No relacionamento com os indígenas, Fiona Watson acusou o Governo de Lula da Silva de fazer "muita coisa para manter as aparências", sublinhando que, "na prática", são tratados "como obstáculos ao progresso". "O Governo não entende a questão indígena. Só pensa num modelo que destrói os recursos naturais de uma minoria, a favor dos interesses de uma elite e dos fazendeiros", lamentou. A responsável lembrou que os cerca de 500.000 indígenas no Brasil são "uma minoria da minoria" dentro da população brasileira.
Para Fiona Watson, o protesto em Altamira é uma oportunidade única para os indígenas "se fazerem ouvir além fronteiras". "Estão cansados de falar com um Governo que não os ouve. Procuram fazer-se ouvir para que alguém pressione o Brasil a não seguir em frente com projectos que não lhes trazem qualquer benefício e só ameaçam a sua existência", frisou. "Todas as pessoas que vivem no Amazonas – não só os indígenas – exigem outro modelo de desenvolvimento", acrescentou.
Em 1989, várias tribos amazónicas juntaram-se num protesto em Altamira (apoiado por figuras públicas como o músico Sting), para rejeitar a construção de seis barragens hidroeléctricas. Em resultado desse protesto, o Banco Mundial cancelou o crédito destinado às obras, imobilizando o projecto por mais de uma década.
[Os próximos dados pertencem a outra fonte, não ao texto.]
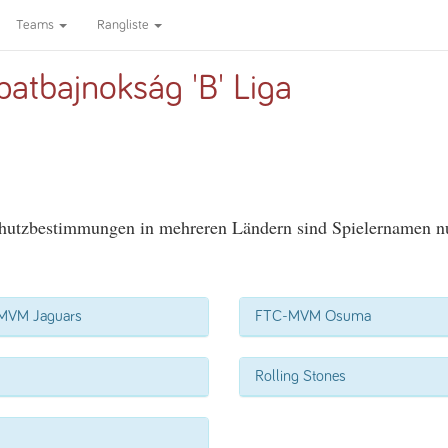
Teams
Rangliste
atbajnokság 'B' Liga
utzbestimmungen in mehreren Ländern sind Spielernamen nur 
MVM Jaguars
FTC-MVM Osuma
Rolling Stones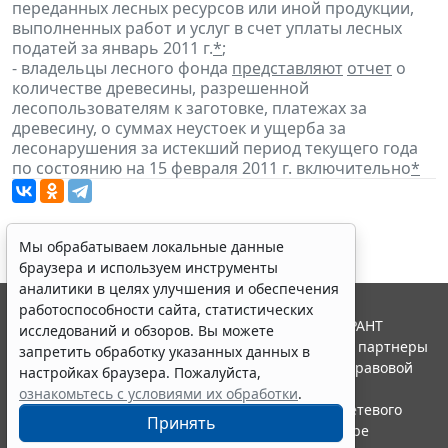
переданных лесных ресурсов или иной продукции,
выполненных работ и услуг в счет уплаты лесных
податей за январь 2011 г.
*
;
- владельцы лесного фонда
представляют
отчет
о
количестве древесины, разрешенной
лесопользователям к заготовке, платежах за
древесину, о суммах неустоек и ущерба за
лесонарушения за истекший период текущего года
по состоянию на 15 февраля 2011 г. включительно
*
Мы обрабатываем локальные данные
браузера и используем инструменты
аналитики в целях улучшения и обеспечения
работоспособности сайта, статистических
© ООО "НПП "ГАРАНТ-СЕРВИС", 2026. Система ГАРАНТ
исследований и обзоров. Вы можете
выпускается с 1990 года. Компания "Гарант" и ее партнеры
запретить обработку указанных данных в
являются участниками Российской ассоциации правовой
настройках браузера. Пожалуйста,
информации ГАРАНТ.
ознакомьтесь с условиями их обработки
.
Портал ГАРАНТ.РУ зарегистрирован в качестве сетевого
Принять
издания Федеральной службой по надзору в сфере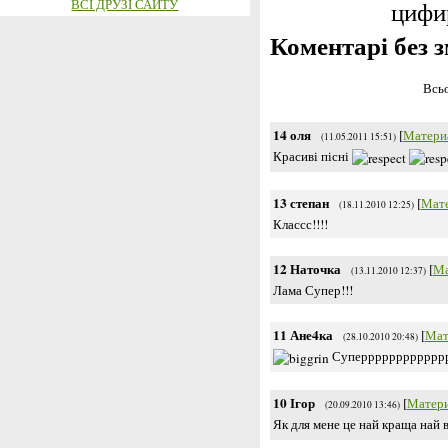
ВСІ ДРУЗІ САЙТУ
цифир
Коментарі без з
Всьо
14
оля
[
Матери
(11.05.2011 15:51)
Красиві пісні
13
степан
[
Мат
(18.11.2010 12:25)
Классс!!!!
12
Наточка
[
Ма
(13.11.2010 12:37)
Лама Супер!!!
11
Ане4ка
[
Мат
(28.10.2010 20:48)
Суперрррррррррррррррррр
10
Ігор
[
Матер
(20.09.2010 13:46)
Як для мене це най краща най 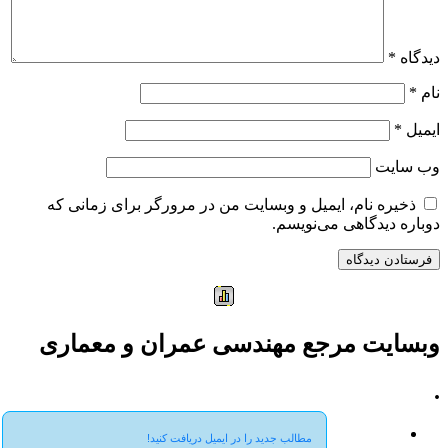
دیدگاه
*
نام
*
ایمیل
*
وب‌ سایت
ذخیره نام، ایمیل و وبسایت من در مرورگر برای زمانی که
دوباره دیدگاهی می‌نویسم.
وبسایت مرجع مهندسی عمران و معماری
.
مطالب جدید را در ایمیل دریافت کنید!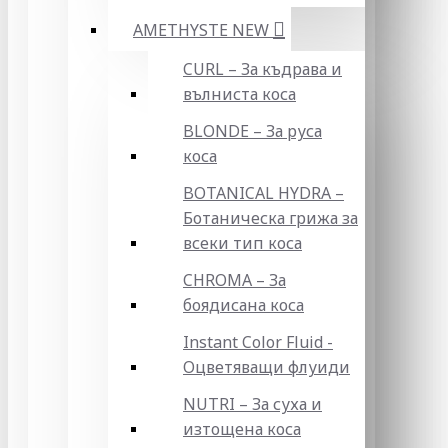
AMETHYSTE NEW
CURL – За къдрава и
вълниста коса
BLONDE – За руса
коса
BOTANICAL HYDRA –
Ботаническа грижа за
всеки тип коса
CHROMA – За
боядисана коса
Instant Color Fluid -
Оцветяващи флуиди
NUTRI – За суха и
изтощена коса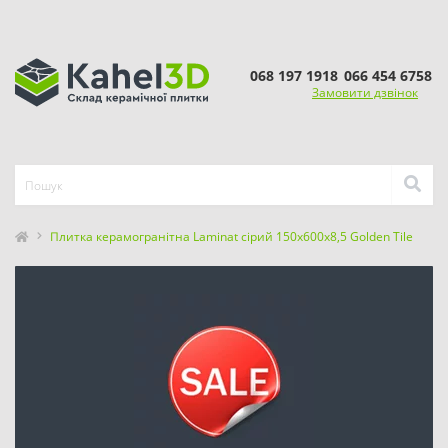
068 197 1918
066 454 6758
Замовити дзвінок
Плитка керамогранітна Laminat сірий 150x600x8,5 Golden Tile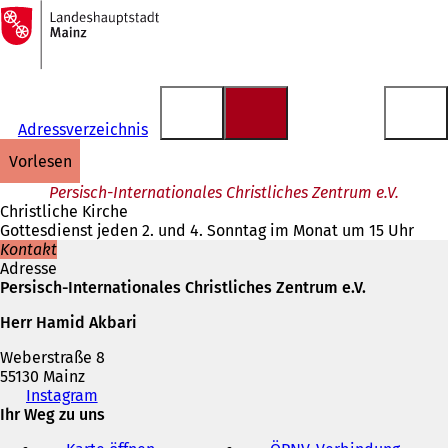
Zur
Startseite
Inhalt anspringen
Adressverzeichnis
vorlesen
Persisch-Internationales Christliches Zentrum e.V.
Christliche Kirche
Gottesdienst jeden 2. und 4. Sonntag im Monat um 15 Uhr
Kontakt
Adresse
Persisch-Internationales Christliches Zentrum e.V.
Herr Hamid Akbari
Weberstraße 8
55130 Mainz
Telefon,
Instagram
(
Fax
Ihr Weg zu uns
Ö
und
f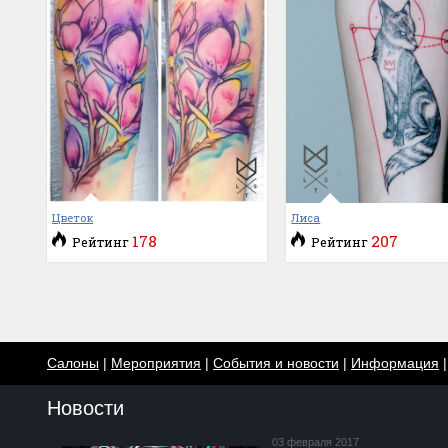
Цветок
Лиса
178
207
Рейтинг
Рейтинг
Салоны
|
Мероприятия
|
События и новости
|
Информация
Новости
03 февраля 2017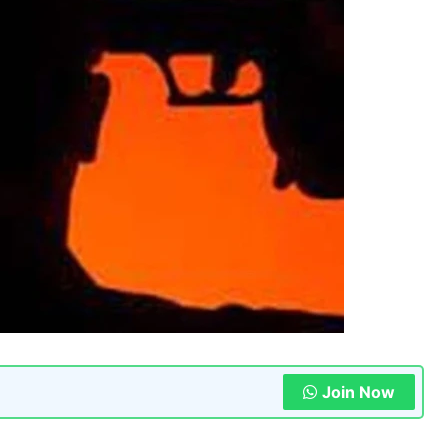
Join Now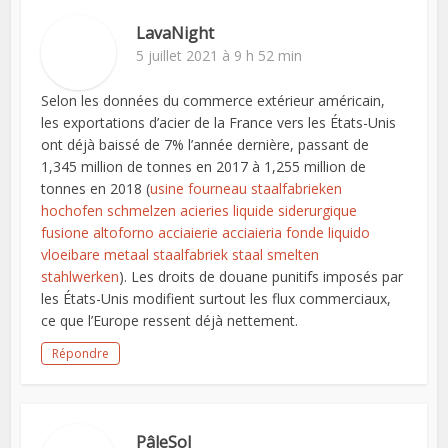
LavaNight
5 juillet 2021 à 9 h 52 min
Selon les données du commerce extérieur américain,
les exportations d’acier de la France vers les États-Unis
ont déjà baissé de 7% l’année dernière, passant de
1,345 million de tonnes en 2017 à 1,255 million de
tonnes en 2018 (
usine fourneau staalfabrieken
hochofen schmelzen acieries liquide siderurgique
fusione altoforno acciaierie acciaieria fonde liquido
vloeibare metaal staalfabriek staal smelten
stahlwerken
). Les droits de douane punitifs imposés par
les États-Unis modifient surtout les flux commerciaux,
ce que l’Europe ressent déjà nettement.
Répondre
PâleSol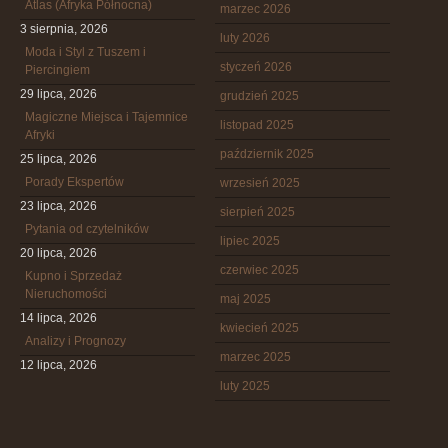
Atlas (Afryka Północna)
marzec 2026
3 sierpnia, 2026
luty 2026
Moda i Styl z Tuszem i
styczeń 2026
Piercingiem
29 lipca, 2026
grudzień 2025
Magiczne Miejsca i Tajemnice
listopad 2025
Afryki
październik 2025
25 lipca, 2026
Porady Ekspertów
wrzesień 2025
23 lipca, 2026
sierpień 2025
Pytania od czytelników
lipiec 2025
20 lipca, 2026
czerwiec 2025
Kupno i Sprzedaż
Nieruchomości
maj 2025
14 lipca, 2026
kwiecień 2025
Analizy i Prognozy
marzec 2025
12 lipca, 2026
luty 2025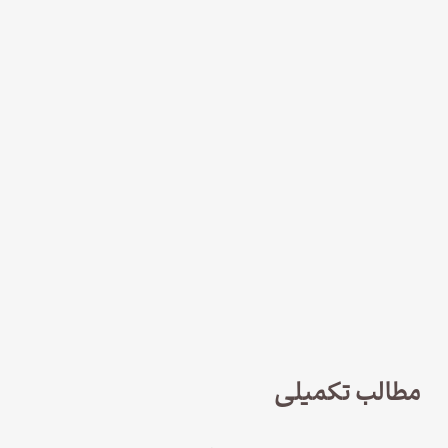
نود و چهار – سریال لوفت‌هانزا قسمت
چهارم؛ پاک سازی
مطالب تکمیلی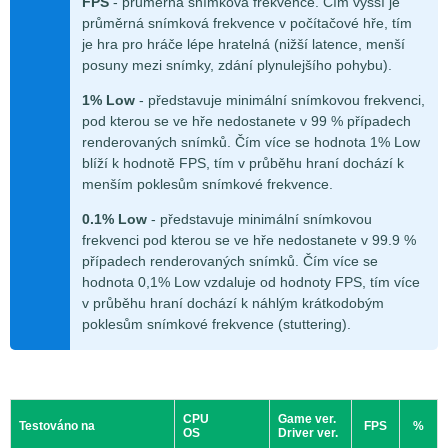
FPS
- průměrná snímková frekvence. Čím vyšší je
průměrná snímková frekvence v počítačové hře, tím
je hra pro hráče lépe hratelná (nižší latence, menší
posuny mezi snímky, zdání plynulejšího pohybu).
1% Low
- představuje minimální snímkovou frekvenci,
pod kterou se ve hře nedostanete v 99 % případech
renderovaných snímků. Čím více se hodnota 1% Low
blíží k hodnotě FPS, tím v průběhu hraní dochází k
menším poklesům snímkové frekvence.
0.1% Low
- představuje minimální snímkovou
frekvenci pod kterou se ve hře nedostanete v 99.9 %
případech renderovaných snímků. Čím více se
hodnota 0,1% Low vzdaluje od hodnoty FPS, tím více
v průběhu hraní dochází k náhlým krátkodobým
poklesům snímkové frekvence (stuttering).
CPU
Game ver.
Testováno na
FPS
%
OS
Driver ver.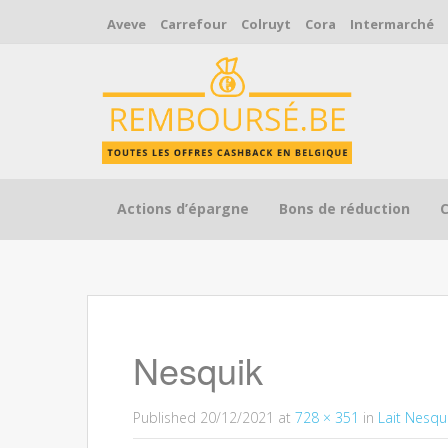
Aveve
Carrefour
Colruyt
Cora
Intermarché
Skip to content
Actions d’épargne
Bons de réduction
Nesquik
Published
20/12/2021
at
728 × 351
in
Lait Nesqu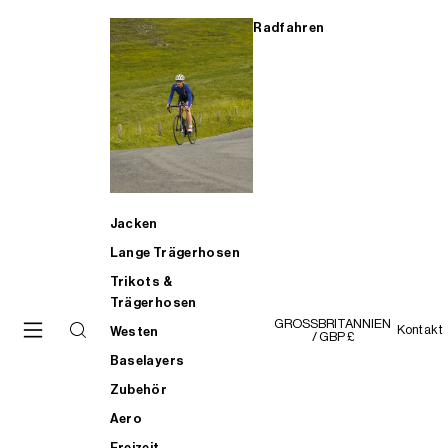
Radfahren
Jacken
Lange Trägerhosen
Trikots &
Trägerhosen
GROSSBRITANNIEN
Kontakt
Westen
/ GBP £
Baselayers
Zubehör
Aero
Freizeit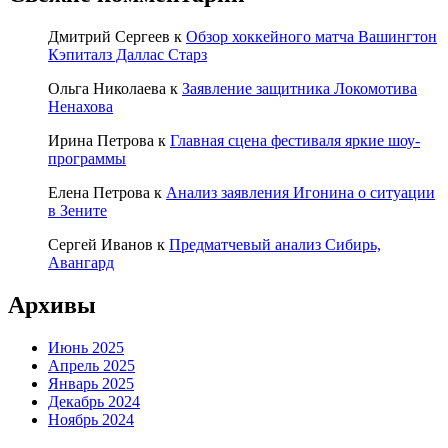
Дмитрий Сергеев
к
Обзор хоккейного матча Вашингтон
Кэпиталз Даллас Старз
Ольга Николаева
к
Заявление защитника Локомотива
Ненахова
Ирина Петрова
к
Главная сцена фестиваля яркие шоу-
программы
Елена Петрова
к
Анализ заявления Игонина о ситуации
в Зените
Сергей Иванов
к
Предматчевый анализ Сибирь,
Авангард
Архивы
Июнь 2025
Апрель 2025
Январь 2025
Декабрь 2024
Ноябрь 2024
Porém, nos últimos anos, o Executivo anunciou a intenção de construir várias barragens nos rios da Amazónia.
Fiona Watson vincou que "em momento algum" os indígenas "foram consultados ou tiveram acesso a informação independente sobre o impacte desses projectos".
A Assembleia-Geral da ONU aprovou em 2007 a Declaração de Direitos dos Povos Indígenas para proteger os mais de 370 milhões autóctones em todo o mundo. A Declaração estabelece parâmetros mínimos de respeito pelos direitos desses povos, como a propriedade da terra, acesso aos recursos naturais dos territórios, respeito e conservação das suas tradições e a autodeterminação.